HSCA Final Report, 1/2/79 (pg. 65-66)
The Warren Commission had also employed scientific analysis in its investigation and had recognized that acoustics might be used to resolve some questions about the shots fired at the President. It had obtained a tape recording, an alleged on-the-scene account of the assassination made by Sam Pate, a Dallas radio newsman, but an FBI examination of the tape "failed to indicate the presence of any sounds which could be interpreted as gunshots." The FBI also informed the Commission that the newsman had stated that most of the tape was not recorded in Dealey Plaza at the time of the assassination, but was recorded in a studio several days later after he had been dismissed by his station, KBOX.

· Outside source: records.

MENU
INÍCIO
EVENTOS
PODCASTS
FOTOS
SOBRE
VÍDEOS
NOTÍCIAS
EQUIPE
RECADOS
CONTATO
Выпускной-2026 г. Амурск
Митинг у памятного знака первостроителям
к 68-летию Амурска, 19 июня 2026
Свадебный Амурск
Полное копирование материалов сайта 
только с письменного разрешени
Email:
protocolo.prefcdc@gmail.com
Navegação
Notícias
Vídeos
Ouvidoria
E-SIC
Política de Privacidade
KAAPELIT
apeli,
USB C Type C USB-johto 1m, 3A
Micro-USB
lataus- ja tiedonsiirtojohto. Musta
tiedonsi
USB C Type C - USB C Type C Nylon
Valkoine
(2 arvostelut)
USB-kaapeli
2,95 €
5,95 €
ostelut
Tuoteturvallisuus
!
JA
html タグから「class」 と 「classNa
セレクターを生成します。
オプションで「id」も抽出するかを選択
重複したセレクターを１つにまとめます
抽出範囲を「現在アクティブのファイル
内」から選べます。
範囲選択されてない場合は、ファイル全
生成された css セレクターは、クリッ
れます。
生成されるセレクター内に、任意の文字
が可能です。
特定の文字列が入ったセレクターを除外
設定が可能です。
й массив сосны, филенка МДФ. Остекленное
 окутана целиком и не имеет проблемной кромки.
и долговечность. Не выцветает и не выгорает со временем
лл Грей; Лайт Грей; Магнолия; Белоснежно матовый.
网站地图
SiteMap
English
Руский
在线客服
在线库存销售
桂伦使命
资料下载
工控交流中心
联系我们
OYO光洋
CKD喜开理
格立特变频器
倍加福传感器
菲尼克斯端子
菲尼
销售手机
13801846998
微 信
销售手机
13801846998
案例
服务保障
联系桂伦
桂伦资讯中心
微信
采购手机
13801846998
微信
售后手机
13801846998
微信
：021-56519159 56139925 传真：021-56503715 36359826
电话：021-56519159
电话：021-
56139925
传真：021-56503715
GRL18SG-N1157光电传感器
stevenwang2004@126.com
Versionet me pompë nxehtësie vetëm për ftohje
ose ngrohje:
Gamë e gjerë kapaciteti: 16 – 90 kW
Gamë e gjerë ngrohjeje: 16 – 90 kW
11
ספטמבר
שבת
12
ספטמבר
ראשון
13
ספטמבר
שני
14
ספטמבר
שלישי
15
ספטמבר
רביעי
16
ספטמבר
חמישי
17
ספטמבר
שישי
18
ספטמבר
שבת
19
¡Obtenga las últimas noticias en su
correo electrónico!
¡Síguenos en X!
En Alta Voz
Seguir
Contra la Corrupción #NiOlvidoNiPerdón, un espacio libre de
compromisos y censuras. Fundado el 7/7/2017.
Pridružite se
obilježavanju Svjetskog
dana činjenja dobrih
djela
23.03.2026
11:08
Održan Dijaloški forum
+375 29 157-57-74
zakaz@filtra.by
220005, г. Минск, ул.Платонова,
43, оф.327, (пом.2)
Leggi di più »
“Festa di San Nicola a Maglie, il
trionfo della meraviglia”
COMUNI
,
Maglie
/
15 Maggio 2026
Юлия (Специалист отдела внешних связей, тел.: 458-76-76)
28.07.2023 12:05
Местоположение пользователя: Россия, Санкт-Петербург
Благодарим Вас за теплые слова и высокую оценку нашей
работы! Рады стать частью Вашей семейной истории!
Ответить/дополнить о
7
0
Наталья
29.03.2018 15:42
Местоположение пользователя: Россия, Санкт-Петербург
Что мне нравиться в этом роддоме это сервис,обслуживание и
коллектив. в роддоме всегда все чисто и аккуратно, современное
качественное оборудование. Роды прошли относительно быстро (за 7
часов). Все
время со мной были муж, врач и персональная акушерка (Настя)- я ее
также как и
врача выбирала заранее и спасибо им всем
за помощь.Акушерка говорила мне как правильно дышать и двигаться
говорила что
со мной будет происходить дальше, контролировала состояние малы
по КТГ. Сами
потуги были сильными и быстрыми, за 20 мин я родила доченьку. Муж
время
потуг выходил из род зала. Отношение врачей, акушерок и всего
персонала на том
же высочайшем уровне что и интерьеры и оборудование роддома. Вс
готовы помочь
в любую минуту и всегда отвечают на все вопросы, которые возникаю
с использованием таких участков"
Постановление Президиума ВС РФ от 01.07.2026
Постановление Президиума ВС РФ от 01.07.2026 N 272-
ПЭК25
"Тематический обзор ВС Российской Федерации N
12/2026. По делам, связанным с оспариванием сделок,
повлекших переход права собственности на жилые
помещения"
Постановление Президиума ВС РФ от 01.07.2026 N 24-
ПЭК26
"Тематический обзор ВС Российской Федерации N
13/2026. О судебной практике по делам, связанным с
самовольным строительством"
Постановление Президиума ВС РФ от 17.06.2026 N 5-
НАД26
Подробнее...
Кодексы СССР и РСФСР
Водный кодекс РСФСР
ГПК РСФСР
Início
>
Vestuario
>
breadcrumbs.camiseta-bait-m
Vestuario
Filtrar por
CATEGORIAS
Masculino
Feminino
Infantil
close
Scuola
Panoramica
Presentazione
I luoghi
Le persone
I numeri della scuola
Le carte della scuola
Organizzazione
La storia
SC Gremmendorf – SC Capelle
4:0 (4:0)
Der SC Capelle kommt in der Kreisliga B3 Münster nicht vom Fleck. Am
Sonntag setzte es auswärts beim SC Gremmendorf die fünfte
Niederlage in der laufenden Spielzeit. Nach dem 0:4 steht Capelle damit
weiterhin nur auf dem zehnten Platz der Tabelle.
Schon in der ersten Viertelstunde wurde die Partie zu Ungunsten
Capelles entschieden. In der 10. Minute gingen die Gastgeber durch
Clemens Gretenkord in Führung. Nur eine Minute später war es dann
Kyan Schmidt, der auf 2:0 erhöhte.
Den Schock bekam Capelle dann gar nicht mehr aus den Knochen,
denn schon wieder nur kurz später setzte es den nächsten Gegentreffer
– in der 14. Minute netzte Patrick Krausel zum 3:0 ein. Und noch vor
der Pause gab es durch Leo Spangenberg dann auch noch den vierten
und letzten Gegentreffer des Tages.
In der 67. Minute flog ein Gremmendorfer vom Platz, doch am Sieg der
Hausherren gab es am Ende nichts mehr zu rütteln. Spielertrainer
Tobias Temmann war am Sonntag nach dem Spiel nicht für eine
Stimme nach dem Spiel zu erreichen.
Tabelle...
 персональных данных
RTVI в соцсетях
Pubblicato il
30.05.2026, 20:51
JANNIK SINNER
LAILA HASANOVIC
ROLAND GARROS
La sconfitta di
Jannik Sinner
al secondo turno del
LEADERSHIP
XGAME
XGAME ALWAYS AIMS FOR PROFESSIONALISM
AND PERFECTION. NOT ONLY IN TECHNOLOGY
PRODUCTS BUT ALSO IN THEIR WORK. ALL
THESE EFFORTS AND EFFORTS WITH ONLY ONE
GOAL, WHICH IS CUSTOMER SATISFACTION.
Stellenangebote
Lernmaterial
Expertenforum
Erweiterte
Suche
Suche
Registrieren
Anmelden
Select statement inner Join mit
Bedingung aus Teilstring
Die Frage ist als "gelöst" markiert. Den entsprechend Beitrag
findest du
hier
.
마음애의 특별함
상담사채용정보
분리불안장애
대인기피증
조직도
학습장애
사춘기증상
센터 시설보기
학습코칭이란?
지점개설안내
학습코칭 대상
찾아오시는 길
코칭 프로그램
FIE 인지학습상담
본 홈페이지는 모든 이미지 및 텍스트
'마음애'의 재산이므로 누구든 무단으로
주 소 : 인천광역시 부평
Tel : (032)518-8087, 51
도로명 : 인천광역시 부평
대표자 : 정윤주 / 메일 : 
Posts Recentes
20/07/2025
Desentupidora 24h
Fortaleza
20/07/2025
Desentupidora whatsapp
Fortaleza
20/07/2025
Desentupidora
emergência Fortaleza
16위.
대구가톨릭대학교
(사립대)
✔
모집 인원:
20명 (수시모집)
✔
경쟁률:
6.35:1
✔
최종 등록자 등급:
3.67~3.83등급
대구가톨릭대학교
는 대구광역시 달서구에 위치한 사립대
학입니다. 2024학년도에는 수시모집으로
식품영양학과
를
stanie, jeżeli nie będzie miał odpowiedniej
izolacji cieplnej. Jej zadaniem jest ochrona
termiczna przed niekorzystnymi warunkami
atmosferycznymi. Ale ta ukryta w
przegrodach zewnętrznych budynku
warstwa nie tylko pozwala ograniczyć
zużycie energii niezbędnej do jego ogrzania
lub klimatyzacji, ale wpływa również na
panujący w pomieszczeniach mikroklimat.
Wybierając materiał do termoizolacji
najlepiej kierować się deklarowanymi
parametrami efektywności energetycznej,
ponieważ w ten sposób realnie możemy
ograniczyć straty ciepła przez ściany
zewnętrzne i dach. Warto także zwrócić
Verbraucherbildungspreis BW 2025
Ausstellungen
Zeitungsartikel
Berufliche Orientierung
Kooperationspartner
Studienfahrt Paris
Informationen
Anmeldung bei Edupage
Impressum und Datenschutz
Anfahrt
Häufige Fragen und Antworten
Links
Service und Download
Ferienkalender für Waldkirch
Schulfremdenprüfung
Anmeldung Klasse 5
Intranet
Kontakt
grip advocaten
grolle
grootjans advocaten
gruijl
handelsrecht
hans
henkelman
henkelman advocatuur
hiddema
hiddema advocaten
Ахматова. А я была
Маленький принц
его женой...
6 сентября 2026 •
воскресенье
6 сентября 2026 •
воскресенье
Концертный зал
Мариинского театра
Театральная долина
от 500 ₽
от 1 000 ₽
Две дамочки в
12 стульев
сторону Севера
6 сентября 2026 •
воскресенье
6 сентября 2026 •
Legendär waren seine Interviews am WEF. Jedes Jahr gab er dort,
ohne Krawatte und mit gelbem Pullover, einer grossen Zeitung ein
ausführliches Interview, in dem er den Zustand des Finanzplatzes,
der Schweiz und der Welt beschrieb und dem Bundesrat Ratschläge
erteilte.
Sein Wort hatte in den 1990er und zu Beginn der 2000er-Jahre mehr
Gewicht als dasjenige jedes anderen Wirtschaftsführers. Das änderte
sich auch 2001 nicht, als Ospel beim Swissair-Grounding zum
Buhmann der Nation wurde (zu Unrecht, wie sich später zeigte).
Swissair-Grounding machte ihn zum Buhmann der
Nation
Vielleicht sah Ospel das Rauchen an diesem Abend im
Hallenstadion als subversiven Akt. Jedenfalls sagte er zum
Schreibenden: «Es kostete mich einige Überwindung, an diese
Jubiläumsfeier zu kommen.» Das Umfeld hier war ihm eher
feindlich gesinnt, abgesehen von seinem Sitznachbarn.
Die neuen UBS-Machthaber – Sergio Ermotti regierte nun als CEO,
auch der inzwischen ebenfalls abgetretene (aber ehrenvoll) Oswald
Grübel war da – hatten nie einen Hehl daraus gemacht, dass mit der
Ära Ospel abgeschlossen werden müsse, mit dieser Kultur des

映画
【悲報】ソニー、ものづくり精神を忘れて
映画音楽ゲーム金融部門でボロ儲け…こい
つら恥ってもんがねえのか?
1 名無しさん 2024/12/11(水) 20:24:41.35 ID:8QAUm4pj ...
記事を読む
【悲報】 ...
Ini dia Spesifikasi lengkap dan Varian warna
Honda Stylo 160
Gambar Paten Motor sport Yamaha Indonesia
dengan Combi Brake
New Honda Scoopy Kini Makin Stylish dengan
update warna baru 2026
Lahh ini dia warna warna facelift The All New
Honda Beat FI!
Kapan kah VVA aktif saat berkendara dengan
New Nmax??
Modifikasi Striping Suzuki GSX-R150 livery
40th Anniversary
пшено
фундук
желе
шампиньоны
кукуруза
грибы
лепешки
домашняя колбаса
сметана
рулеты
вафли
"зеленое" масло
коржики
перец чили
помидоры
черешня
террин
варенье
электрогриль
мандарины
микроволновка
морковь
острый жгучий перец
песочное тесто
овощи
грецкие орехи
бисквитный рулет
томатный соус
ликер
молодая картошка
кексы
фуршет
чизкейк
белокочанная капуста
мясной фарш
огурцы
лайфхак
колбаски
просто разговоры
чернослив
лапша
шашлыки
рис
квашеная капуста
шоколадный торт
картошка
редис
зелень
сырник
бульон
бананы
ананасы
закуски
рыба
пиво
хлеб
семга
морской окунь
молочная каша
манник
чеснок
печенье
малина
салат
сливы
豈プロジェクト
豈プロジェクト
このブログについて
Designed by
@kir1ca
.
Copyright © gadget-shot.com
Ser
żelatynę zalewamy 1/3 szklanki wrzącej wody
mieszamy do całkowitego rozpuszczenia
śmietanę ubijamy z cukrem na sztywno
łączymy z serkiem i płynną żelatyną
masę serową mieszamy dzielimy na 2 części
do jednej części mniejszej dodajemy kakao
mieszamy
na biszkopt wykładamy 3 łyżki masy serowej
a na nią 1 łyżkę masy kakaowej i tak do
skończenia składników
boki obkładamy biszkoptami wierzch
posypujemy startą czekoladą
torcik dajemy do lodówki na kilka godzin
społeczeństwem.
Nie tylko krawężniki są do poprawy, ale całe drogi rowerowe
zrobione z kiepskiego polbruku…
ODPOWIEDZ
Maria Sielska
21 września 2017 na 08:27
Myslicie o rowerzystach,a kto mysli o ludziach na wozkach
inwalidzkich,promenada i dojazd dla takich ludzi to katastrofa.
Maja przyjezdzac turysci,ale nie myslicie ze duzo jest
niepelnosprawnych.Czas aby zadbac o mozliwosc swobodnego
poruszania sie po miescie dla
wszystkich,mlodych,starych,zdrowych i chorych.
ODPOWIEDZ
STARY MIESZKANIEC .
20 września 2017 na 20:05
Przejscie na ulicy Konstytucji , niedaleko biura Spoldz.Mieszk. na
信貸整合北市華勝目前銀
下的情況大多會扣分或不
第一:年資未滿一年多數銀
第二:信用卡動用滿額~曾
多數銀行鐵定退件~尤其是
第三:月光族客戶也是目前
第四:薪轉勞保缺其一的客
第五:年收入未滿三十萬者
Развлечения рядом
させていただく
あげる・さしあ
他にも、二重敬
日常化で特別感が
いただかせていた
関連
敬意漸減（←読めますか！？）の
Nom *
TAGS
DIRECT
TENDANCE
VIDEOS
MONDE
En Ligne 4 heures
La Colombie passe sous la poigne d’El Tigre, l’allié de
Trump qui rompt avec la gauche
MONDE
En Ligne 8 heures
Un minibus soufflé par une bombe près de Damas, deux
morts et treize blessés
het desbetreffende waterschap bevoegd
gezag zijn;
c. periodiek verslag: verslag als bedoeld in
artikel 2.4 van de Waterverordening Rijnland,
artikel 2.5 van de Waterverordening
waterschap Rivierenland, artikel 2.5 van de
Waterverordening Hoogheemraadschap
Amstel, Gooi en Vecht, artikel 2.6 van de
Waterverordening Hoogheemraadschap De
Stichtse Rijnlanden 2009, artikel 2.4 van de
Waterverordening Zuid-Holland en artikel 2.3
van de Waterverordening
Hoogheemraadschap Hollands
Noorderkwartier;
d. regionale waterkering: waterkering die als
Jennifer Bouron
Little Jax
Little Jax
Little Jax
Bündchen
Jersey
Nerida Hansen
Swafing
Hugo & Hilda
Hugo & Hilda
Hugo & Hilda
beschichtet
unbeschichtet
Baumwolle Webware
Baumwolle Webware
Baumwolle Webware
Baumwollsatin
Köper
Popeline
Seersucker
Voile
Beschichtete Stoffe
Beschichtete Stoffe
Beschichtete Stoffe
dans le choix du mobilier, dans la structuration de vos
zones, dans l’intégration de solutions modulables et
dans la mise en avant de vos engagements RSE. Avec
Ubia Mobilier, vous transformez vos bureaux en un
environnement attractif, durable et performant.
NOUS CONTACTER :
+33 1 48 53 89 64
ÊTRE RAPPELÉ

The Commission independently submitted the tape for analysis to Dr. Lawrence Kersta of Bell Telephone Acoustics & Speech Research Laboratory. As reported in a letter from Kersta to the Commission on July 17, 1964, spectograms (visual representations of tonal qualities in the sounds) were made of a key 8-second portion of the tape. The spectograms indicated there were six nonvoiced noises - one nonvoiced "spike" (a scientific term for a graphic display of a noise) followed by three other nonvoiced spikes of different acoustical characteristics occurring .86 seconds, 1.035 seconds and 1.385 seconds after the first. These, in turn, were followed by two events apparently caused by sound and believed to have been related to the previous ones. Dr. Kersta did not indicate in his letter that he had found shots, and the results of his tests were not mentioned in the Warren Report.
The committee was unable to locate the Kersta spectographs in the National Archives until late 1978 (they had been misfiled), but it did obtain the tape recording made on November 22, 1963, by KBOX reporter Sam Pate. On May 11, 1978, the committee submitted the tape to an acoustical consultant for analysis, with these results:
While a portion of the tape was recorded on November 22, 1963, in the vicinity of Dealey Plaza, it was thought not to be contemporaneous with the assassination. Other portions of the tape, moreover, seemed to have been recorded, at least in large part, in a studio, since appropriate background noise was not present.
And even if the tape had been made during the firing of the shots and had recorded them, Kersta's spectographic analysis would not have found them. The committee's consultant advised that spectographic analysis is appropriate only for detecting tonal, or harmonic, sound. To identify a gunshot, the analysis must be able to portray a waveform on an oscilloscope or similar such device.